Car magazine staffers like us get to personally interact with more car nuts than anybody else in this business. On the show grounds and in the pit areas we often overhear enthusiasts bench racing and talking about how they built their own powerplants. The term "Blueprinting" seems to be thrown into the conversation quite often, but we've learned that many car fanatics don't have a full understanding of what blueprinting an engine really is. And of those who do grasp its fundamentals, truly blueprinting their engines is out of the their realm simply because the tools and equipment involved cost a ton of money. We've had the opportunity to peek over the shoulders of some of the best engine builders in the world and also watch as some downright rookies attempt their first build-up. And from these experiences we've learned ways to perform a basic blueprint for a moderate investment.
Originally we were going to call this story $100 Blueprint, thinking that you could buy all the tools you'd need for the basics from the big mail order houses like Summit, Jeg's, and Powerhouse for about a hundred bucks. Then, after researching even the bare essentials required for an average engine blueprint job, we found out how wrong we were. The good news is that for a little more than double that amount, you can blueprint your engine at home with reliable accuracy and results.
Let's get something out of the way up front. This story is not going to tell you how to blueprint a 1,000hp nitrous or turbo motor. Instead, these are simple ways that the average enthusiast assembling an engine can measure and calculate essential information for making the powerplant live in the harsh daily grind. When blueprinting an engine in its purest sense, all you're doing is making sure that all the parts fit together the way they're supposed to. In theory, a backyard blueprint, if done properly, will provide the same engine reliability that a $1,000 blueprint from a professional race shop could turn out. It will not, however, give the same accuracy, down to the smallest detail, that some professional shops could supply, but that level of accuracy is hardly needed on the street.
WHAT IS BLUEPRINTING?
Contrary to its name, blueprinting an engine has nothing to do with big rolls of paper that have strange, blue-colored drawings on them. Blueprinting an engine starts by designing it on paper first. Calculating things like compression ratio, piston pin (compression) height, displacement, and carburetor cfm requirements are all the beginnings of the true blueprinting process. From there it involves properly communicating your needs to the parts manufacturers and to your machinist and finally checking the parts, by hand, to ensure that they all meet your requirements.

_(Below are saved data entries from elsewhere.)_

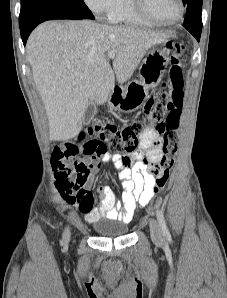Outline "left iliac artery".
<instances>
[{
  "label": "left iliac artery",
  "mask_w": 227,
  "mask_h": 298,
  "mask_svg": "<svg viewBox=\"0 0 227 298\" xmlns=\"http://www.w3.org/2000/svg\"><path fill=\"white\" fill-rule=\"evenodd\" d=\"M156 216H157L158 222L160 224V227L162 229L163 235L166 238H170V232H169L168 227L166 225V221H165L163 212L161 210L157 209L156 210Z\"/></svg>",
  "instance_id": "44dca946"
}]
</instances>
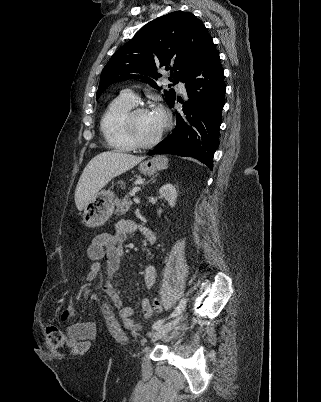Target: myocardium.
<instances>
[{
  "label": "myocardium",
  "instance_id": "obj_1",
  "mask_svg": "<svg viewBox=\"0 0 321 402\" xmlns=\"http://www.w3.org/2000/svg\"><path fill=\"white\" fill-rule=\"evenodd\" d=\"M146 111H149L147 107L134 106L125 114L123 119V127L126 137L135 148L148 149L155 146L162 139L163 135L169 129L171 124L169 117L164 115V124L157 135L150 141H141L135 131L134 118L137 114Z\"/></svg>",
  "mask_w": 321,
  "mask_h": 402
}]
</instances>
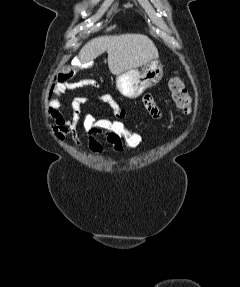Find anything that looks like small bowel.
I'll return each mask as SVG.
<instances>
[{
	"mask_svg": "<svg viewBox=\"0 0 240 287\" xmlns=\"http://www.w3.org/2000/svg\"><path fill=\"white\" fill-rule=\"evenodd\" d=\"M98 87V84L95 83ZM63 92L60 86L53 82L49 87L47 93L48 113L49 116L54 120L52 131L56 139L62 141L65 139H71L77 148L83 147V142L78 136V126L72 120L70 116L63 114L61 110V97ZM96 99L100 102L106 103L114 111L117 118L124 119L127 111L121 108L114 97L107 93H102L96 96ZM90 100L89 97L84 96L83 101L86 103ZM142 103L148 114L155 120L163 119V112L160 107L156 104L151 94H145L142 97ZM88 147L92 153L97 156L102 155L104 151V144L110 145L113 150L117 153L123 151L124 147L120 141H113L100 135L88 134Z\"/></svg>",
	"mask_w": 240,
	"mask_h": 287,
	"instance_id": "c3829d8e",
	"label": "small bowel"
}]
</instances>
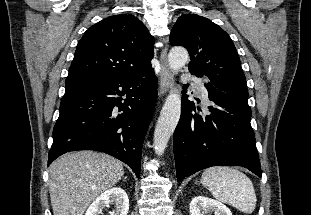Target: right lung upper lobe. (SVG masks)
<instances>
[{"label": "right lung upper lobe", "instance_id": "cb5924a9", "mask_svg": "<svg viewBox=\"0 0 311 215\" xmlns=\"http://www.w3.org/2000/svg\"><path fill=\"white\" fill-rule=\"evenodd\" d=\"M154 37L130 14L92 25L77 44L66 82L92 77L134 78L153 71Z\"/></svg>", "mask_w": 311, "mask_h": 215}]
</instances>
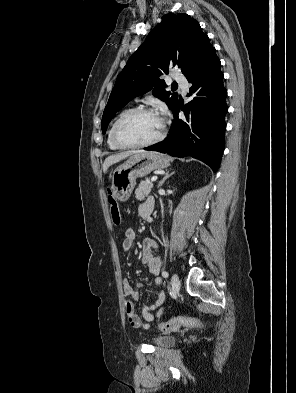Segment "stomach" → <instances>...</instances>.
<instances>
[{
	"label": "stomach",
	"instance_id": "obj_1",
	"mask_svg": "<svg viewBox=\"0 0 296 393\" xmlns=\"http://www.w3.org/2000/svg\"><path fill=\"white\" fill-rule=\"evenodd\" d=\"M169 166L170 158L162 153L143 152L132 155L112 173L113 195L119 201H127L136 185V178Z\"/></svg>",
	"mask_w": 296,
	"mask_h": 393
}]
</instances>
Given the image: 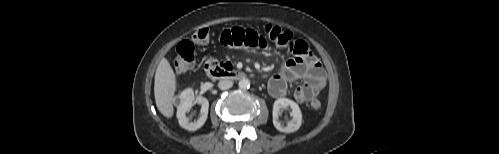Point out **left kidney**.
Returning <instances> with one entry per match:
<instances>
[{"instance_id": "left-kidney-1", "label": "left kidney", "mask_w": 499, "mask_h": 154, "mask_svg": "<svg viewBox=\"0 0 499 154\" xmlns=\"http://www.w3.org/2000/svg\"><path fill=\"white\" fill-rule=\"evenodd\" d=\"M284 111H290L292 119L286 122H281L279 116ZM302 124V112L299 105L288 98H279L273 104V125L284 133H292L297 131Z\"/></svg>"}]
</instances>
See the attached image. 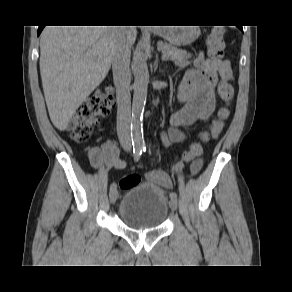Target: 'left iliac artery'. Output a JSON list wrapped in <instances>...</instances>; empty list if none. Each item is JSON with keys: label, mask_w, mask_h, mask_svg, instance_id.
Masks as SVG:
<instances>
[{"label": "left iliac artery", "mask_w": 292, "mask_h": 292, "mask_svg": "<svg viewBox=\"0 0 292 292\" xmlns=\"http://www.w3.org/2000/svg\"><path fill=\"white\" fill-rule=\"evenodd\" d=\"M143 151L145 152L146 148H144ZM169 196L171 200H177V194L175 192H171Z\"/></svg>", "instance_id": "obj_1"}]
</instances>
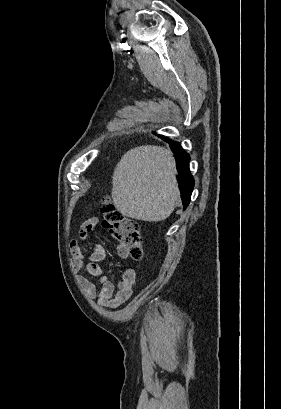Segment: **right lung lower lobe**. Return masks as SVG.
I'll return each instance as SVG.
<instances>
[{"label": "right lung lower lobe", "instance_id": "right-lung-lower-lobe-1", "mask_svg": "<svg viewBox=\"0 0 281 409\" xmlns=\"http://www.w3.org/2000/svg\"><path fill=\"white\" fill-rule=\"evenodd\" d=\"M170 145L173 153L177 156L176 165L178 171V177L181 182L179 186L181 191V199L184 209L190 202L191 193L194 186V179L189 170V155L181 148V146L174 141L164 138Z\"/></svg>", "mask_w": 281, "mask_h": 409}]
</instances>
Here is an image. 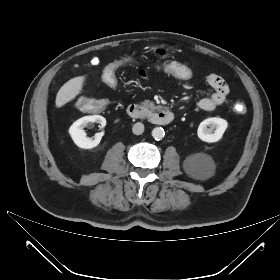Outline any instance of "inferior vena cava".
<instances>
[{
    "instance_id": "inferior-vena-cava-1",
    "label": "inferior vena cava",
    "mask_w": 280,
    "mask_h": 280,
    "mask_svg": "<svg viewBox=\"0 0 280 280\" xmlns=\"http://www.w3.org/2000/svg\"><path fill=\"white\" fill-rule=\"evenodd\" d=\"M132 132L135 135H141L144 132V125L141 122H137L133 125Z\"/></svg>"
}]
</instances>
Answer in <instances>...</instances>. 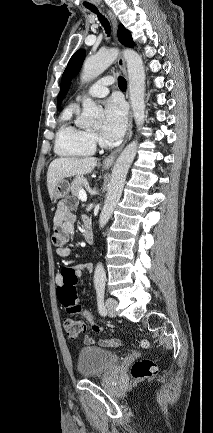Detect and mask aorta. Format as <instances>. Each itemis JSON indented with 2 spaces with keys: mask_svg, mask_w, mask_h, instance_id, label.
<instances>
[{
  "mask_svg": "<svg viewBox=\"0 0 213 433\" xmlns=\"http://www.w3.org/2000/svg\"><path fill=\"white\" fill-rule=\"evenodd\" d=\"M117 56L118 50L112 48L87 57L83 65L81 80L88 82L98 77L116 60ZM123 56L127 63L133 116L137 127L140 129L145 120V69L141 56L134 50H124ZM100 112L101 108L98 105L90 98H84L80 124L83 126L96 125ZM137 147V140L132 141L125 147L116 160L112 170L107 198L99 218V226L101 228L107 224L122 195L126 175L136 156ZM105 282L106 273L104 267L101 263H98L94 272V286L96 289L104 288Z\"/></svg>",
  "mask_w": 213,
  "mask_h": 433,
  "instance_id": "1",
  "label": "aorta"
}]
</instances>
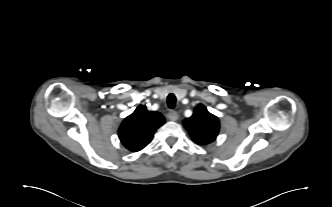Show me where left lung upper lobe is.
Returning a JSON list of instances; mask_svg holds the SVG:
<instances>
[{
  "label": "left lung upper lobe",
  "instance_id": "left-lung-upper-lobe-1",
  "mask_svg": "<svg viewBox=\"0 0 332 207\" xmlns=\"http://www.w3.org/2000/svg\"><path fill=\"white\" fill-rule=\"evenodd\" d=\"M184 127L188 130L193 141L199 145H206L213 142L219 132V119L209 113L206 107L199 104L195 107L190 118L183 121Z\"/></svg>",
  "mask_w": 332,
  "mask_h": 207
}]
</instances>
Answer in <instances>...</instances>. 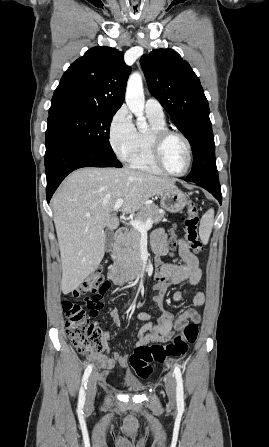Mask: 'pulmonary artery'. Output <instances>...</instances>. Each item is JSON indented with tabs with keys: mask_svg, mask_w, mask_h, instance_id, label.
<instances>
[{
	"mask_svg": "<svg viewBox=\"0 0 269 447\" xmlns=\"http://www.w3.org/2000/svg\"><path fill=\"white\" fill-rule=\"evenodd\" d=\"M145 112L159 119L164 118V111L160 101L154 97H150L145 102Z\"/></svg>",
	"mask_w": 269,
	"mask_h": 447,
	"instance_id": "obj_1",
	"label": "pulmonary artery"
}]
</instances>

Let's say you want a 420hp small-block for your daily driver. You've already got the block, crank, and connecting rods, and you need to know which pistons will give you a true 9:1 compression ratio for pump gas. You also may want to squeeze a little nitrous into it, so you'll need to use a piston/ring package that can take some abuse. And you know that you're going to drive long trips to go to car shows around your state, so it would benefit you to optimize your bearing clearances for the best oiling and power you can get. You can take the easy--and probably less reliable--route by simply purchasing some off-the-shelf parts then assembling your beast gambling that everything is the way it's supposed to be. Or you can take the time to check every component before it goes into the motor. In this story we've given you some of the critical formulas you'll need to calculate your requirements. We've also referenced actual build specifications for things like bearing clearance based on real-world testing and performance.
MEASUREMENTS BY FEEL
Your fingers and hands are the best measuring tools you will ever own. If you've had the chance to use a micrometer and tried to measure an accurately machined part, you'd know that by simply turning the micrometer's spindle just a bit harder you can change your readings. That's why they make micrometers with ratcheting spindles that are supposed to produce accurate, repeatable measurements no matter who's turning the screw. But micrometers are still tough to use, and good ones are very expensive, so we like the good old dial caliper instead. While you'd never see a Winston Cup engine shop using something like a simple dial caliper to measure pistons, we're here to tell you that it's okay, provided you're not trying to build a 750hp small-block that can run wide open for 500 miles. If you want to go out and buy a good-quality micrometer set, you should also buy a set of standards to check the micrometers against and a simple set of accurate plug gauges to "calibrate" your feel. By using tools like plug gauges, which are precisely machined pieces of steel in specific ranges, you can practice your "feel" for the proper readings. A small plug gauge set will cost about $100 and will go a long way in helping you learn how to feel if the measurements you're making are correct.
BLUEPRINTING ON THE CHEAP
This story will give you the basics of what blueprinting an engine is. If you practice with these low-buck tools and techniques, it will help any engine you build last longer, and you'll get results within about +/- 0.001-inch. We can't stress enough how important "feel" is to the entire process. And using your brain more than your bank account is always helpful. Backyard blueprinting for the masses is what we're trying to teach here.